*** Block opens ***
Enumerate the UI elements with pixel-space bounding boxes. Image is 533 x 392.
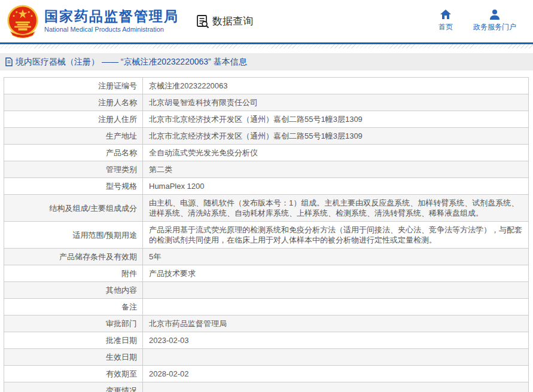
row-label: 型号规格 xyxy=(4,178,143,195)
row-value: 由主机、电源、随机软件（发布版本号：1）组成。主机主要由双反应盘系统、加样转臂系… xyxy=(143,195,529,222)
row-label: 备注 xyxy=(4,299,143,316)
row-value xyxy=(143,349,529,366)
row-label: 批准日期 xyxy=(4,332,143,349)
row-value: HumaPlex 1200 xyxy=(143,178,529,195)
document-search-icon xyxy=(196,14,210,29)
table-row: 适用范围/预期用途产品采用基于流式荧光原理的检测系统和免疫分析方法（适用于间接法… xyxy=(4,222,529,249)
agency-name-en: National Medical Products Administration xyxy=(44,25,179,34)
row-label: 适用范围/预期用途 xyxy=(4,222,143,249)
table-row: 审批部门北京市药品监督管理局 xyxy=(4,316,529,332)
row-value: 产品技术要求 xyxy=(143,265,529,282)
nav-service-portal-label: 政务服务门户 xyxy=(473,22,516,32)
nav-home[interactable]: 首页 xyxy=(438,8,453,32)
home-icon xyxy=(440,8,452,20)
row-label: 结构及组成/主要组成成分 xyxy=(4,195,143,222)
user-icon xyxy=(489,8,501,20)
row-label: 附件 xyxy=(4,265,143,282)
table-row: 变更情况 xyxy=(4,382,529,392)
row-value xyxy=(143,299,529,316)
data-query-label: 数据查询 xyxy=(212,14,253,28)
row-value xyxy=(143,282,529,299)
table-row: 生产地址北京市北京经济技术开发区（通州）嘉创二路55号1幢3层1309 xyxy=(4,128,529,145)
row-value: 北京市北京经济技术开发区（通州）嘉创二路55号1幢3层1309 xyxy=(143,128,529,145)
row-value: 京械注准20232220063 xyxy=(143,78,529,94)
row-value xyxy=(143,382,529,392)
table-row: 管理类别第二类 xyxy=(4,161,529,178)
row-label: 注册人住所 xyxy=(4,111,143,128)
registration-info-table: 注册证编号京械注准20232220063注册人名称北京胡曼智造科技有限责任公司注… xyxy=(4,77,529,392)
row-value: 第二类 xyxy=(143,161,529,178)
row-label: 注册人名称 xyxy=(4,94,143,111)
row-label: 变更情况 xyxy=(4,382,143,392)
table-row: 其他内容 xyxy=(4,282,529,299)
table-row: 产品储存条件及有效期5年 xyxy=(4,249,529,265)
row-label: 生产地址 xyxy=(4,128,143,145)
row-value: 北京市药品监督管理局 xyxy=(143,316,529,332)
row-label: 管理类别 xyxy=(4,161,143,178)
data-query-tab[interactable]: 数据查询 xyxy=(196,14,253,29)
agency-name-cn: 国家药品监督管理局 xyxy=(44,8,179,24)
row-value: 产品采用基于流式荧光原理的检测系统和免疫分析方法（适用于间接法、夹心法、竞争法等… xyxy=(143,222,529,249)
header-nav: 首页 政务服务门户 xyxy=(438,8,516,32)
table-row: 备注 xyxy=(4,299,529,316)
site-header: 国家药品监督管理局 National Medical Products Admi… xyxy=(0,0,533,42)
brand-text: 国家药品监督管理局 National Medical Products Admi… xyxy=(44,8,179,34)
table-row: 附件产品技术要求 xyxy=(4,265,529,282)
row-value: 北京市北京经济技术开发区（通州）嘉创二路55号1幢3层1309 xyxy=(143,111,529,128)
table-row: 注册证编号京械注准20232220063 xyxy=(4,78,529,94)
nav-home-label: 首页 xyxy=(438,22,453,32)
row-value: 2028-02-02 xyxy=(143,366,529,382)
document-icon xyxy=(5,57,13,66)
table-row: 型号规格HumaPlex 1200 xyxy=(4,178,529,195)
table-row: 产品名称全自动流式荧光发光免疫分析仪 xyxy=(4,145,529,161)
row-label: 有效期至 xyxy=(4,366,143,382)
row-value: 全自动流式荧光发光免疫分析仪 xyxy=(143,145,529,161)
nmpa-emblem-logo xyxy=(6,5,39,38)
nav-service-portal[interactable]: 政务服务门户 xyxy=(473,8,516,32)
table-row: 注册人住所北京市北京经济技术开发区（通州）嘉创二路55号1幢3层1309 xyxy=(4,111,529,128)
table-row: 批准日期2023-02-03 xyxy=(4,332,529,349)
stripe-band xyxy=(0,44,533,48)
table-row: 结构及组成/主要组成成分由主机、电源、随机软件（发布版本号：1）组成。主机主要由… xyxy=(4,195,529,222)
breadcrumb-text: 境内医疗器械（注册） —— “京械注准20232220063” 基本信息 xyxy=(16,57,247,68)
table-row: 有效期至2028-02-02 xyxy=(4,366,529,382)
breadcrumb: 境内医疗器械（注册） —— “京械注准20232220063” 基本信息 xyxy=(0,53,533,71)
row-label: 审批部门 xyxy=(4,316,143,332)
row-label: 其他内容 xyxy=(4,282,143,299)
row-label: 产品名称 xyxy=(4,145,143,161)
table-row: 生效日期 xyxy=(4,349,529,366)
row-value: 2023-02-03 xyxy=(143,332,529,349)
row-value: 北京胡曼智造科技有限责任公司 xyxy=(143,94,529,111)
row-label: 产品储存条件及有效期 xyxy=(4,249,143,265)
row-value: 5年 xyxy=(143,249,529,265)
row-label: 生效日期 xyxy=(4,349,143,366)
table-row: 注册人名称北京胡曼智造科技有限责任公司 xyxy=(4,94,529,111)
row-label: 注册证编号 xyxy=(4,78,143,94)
*** Block closes ***
*** Block opens ***
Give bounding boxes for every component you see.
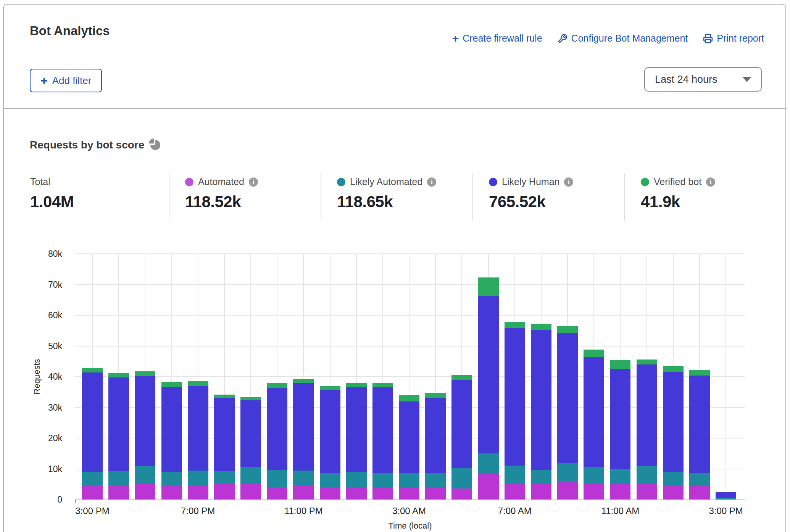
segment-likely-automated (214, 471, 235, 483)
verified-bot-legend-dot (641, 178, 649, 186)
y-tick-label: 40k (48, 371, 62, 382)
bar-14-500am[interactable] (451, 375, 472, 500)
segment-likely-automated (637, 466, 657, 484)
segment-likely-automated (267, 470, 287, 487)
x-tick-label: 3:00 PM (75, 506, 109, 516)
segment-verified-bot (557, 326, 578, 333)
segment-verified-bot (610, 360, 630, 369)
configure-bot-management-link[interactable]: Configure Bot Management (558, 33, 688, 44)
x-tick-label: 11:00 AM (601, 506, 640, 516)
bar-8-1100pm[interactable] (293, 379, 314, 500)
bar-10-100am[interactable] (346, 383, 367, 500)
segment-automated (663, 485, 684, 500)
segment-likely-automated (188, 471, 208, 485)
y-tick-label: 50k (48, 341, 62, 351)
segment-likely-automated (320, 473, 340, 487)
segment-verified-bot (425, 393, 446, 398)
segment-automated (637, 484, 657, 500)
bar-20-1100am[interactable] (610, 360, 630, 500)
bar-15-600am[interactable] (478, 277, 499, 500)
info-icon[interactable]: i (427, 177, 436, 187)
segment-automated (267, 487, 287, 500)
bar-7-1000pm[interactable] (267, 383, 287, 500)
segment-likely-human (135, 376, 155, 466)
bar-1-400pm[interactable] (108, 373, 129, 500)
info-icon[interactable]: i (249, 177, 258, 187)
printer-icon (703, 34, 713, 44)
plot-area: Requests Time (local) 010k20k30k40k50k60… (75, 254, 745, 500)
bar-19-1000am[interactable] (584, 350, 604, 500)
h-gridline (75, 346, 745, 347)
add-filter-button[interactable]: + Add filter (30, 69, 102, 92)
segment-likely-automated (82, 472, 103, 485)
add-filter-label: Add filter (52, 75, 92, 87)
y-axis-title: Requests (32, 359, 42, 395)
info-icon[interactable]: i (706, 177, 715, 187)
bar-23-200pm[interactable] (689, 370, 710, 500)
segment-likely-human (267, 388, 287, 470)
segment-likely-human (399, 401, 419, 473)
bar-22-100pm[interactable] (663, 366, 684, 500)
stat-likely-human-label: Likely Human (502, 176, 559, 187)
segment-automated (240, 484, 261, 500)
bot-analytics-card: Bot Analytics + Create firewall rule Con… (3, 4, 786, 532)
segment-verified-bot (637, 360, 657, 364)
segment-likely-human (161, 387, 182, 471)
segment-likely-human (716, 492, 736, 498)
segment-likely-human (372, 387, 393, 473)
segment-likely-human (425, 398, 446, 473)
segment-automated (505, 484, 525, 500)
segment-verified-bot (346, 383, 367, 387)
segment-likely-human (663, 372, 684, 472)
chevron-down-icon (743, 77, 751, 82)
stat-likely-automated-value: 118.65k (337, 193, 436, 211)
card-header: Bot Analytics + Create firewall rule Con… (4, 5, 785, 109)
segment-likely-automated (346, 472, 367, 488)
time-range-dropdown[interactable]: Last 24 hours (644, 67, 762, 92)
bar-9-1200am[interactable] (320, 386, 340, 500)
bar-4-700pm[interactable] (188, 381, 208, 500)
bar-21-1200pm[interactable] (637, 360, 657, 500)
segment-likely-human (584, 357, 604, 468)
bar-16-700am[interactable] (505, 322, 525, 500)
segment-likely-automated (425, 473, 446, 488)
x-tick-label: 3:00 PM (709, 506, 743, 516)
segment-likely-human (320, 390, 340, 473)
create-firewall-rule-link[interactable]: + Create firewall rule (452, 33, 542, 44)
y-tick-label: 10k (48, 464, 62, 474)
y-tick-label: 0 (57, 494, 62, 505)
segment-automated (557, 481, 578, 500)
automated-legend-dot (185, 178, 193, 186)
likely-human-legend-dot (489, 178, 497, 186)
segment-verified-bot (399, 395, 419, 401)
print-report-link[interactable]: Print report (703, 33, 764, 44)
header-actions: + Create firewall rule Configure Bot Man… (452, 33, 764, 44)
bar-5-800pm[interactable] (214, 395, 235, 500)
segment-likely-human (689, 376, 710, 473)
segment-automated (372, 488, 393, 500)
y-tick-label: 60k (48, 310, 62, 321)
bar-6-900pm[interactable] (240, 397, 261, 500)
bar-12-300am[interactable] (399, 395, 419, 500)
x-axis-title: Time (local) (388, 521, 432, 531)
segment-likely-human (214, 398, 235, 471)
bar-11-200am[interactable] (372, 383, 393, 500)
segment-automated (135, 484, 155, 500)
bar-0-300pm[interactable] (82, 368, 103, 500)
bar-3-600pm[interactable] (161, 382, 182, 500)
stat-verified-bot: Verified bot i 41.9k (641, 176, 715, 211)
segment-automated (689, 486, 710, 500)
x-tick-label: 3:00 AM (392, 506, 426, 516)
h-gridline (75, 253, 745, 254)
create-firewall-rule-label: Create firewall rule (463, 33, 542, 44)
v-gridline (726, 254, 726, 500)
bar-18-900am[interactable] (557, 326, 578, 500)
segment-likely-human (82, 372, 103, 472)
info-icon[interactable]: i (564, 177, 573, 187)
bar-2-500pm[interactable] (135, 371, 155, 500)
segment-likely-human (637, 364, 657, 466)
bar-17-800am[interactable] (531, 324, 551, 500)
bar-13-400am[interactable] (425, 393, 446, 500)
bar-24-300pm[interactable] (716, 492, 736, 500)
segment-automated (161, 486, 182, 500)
*** Block closes ***
■ **ASSIGNMENT**:
Respond with a number only, please: how many lines in this data include the word "结构及组成".

■ **WRITTEN RESPONSE**:
2